Une nouvelle fois, les Colporteurs ont mêlé acrobatie, humour et poésie dans cette nouvelle création inspirée du Jardin des délices de Jérôme Bosch. Sous La Toile de Jheronimus est à voir du 13 au 16 mars sous chapiteau au Havre.

photo Guillaume de Smedt

« Jérôme Bosch m’accompagne de loin depuis longtemps. Je l’ai découvert grâce à ma fille qui fait due l’art plastique. Un jour, on a dû lui acheter un livre. Ce fut une découverte impressionnante. Il a un imaginaire étonnant, surréaliste, inventif. Jérôme Bosch, c’est tout un monde fantasmagorique ». Antoine Rigot n’avait jamais vraiment en tête l’écriture d’un spectacle inspiré des œuvres de ce peintre néerlandais (1450-1516). « C’était dans les tiroirs ». Il a fallu une commande de la fondation Jérôme Bosch pour « cela réveille cette histoire ».

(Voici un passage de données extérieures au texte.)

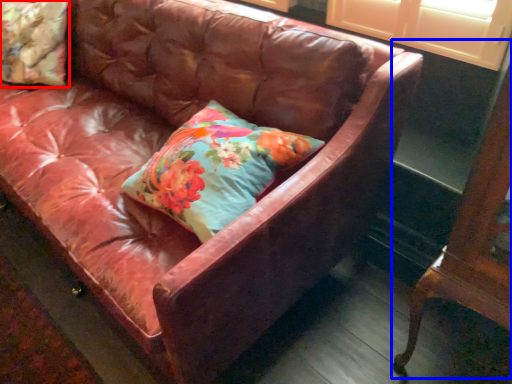 Question: Which of the following is the closest to the observer, pillow (highlighted by a red box) or furniture (highlighted by a blue box)?

Choices:
 (A) pillow
 (B) furniture

Answer: (B) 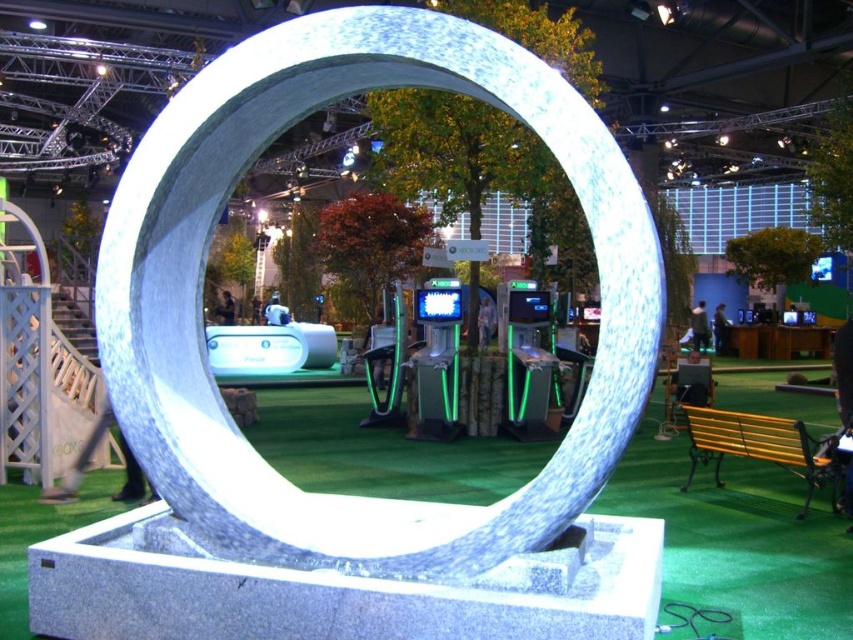 Question: Is white marble ring at center to the left of green artificial turf at center from the viewer's perspective?

Choices:
 (A) yes
 (B) no

Answer: (A)

Question: In this image, where is white marble ring at center located relative to green artificial turf at center?

Choices:
 (A) below
 (B) above

Answer: (B)

Question: Can you confirm if white marble ring at center is positioned to the left of green artificial turf at center?

Choices:
 (A) no
 (B) yes

Answer: (B)

Question: Which object is farther from the camera taking this photo?

Choices:
 (A) green artificial turf at center
 (B) white marble ring at center

Answer: (A)

Question: Which point is closer to the camera taking this photo?

Choices:
 (A) (814, 600)
 (B) (424, 81)

Answer: (B)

Antoine Rigot se penche alors sur le tableau le plus célèbre de l’artiste, Le Jardin des délices, une huile sur bois en forme de triptyque peinte entre 1494 et 1505 et représentant cinq fragments,  la création du monde, celle de l’homme et la femme, la connaissance et la volupté, la conscience et l’aveuglement, et la fin du cycle. « C’est une projection du monde, un regard fantasmé d’une réalité. Il évoque la création, crée une harmonie et aussi un enfer, montrant ainsi que les humains n’arrivent pas à y échapper. Quand on ouvre le triptyque, il y a la couleurs, les animaux, la vie. On ne ressent pas de pression, de jugement. C’est un regard indépendant ».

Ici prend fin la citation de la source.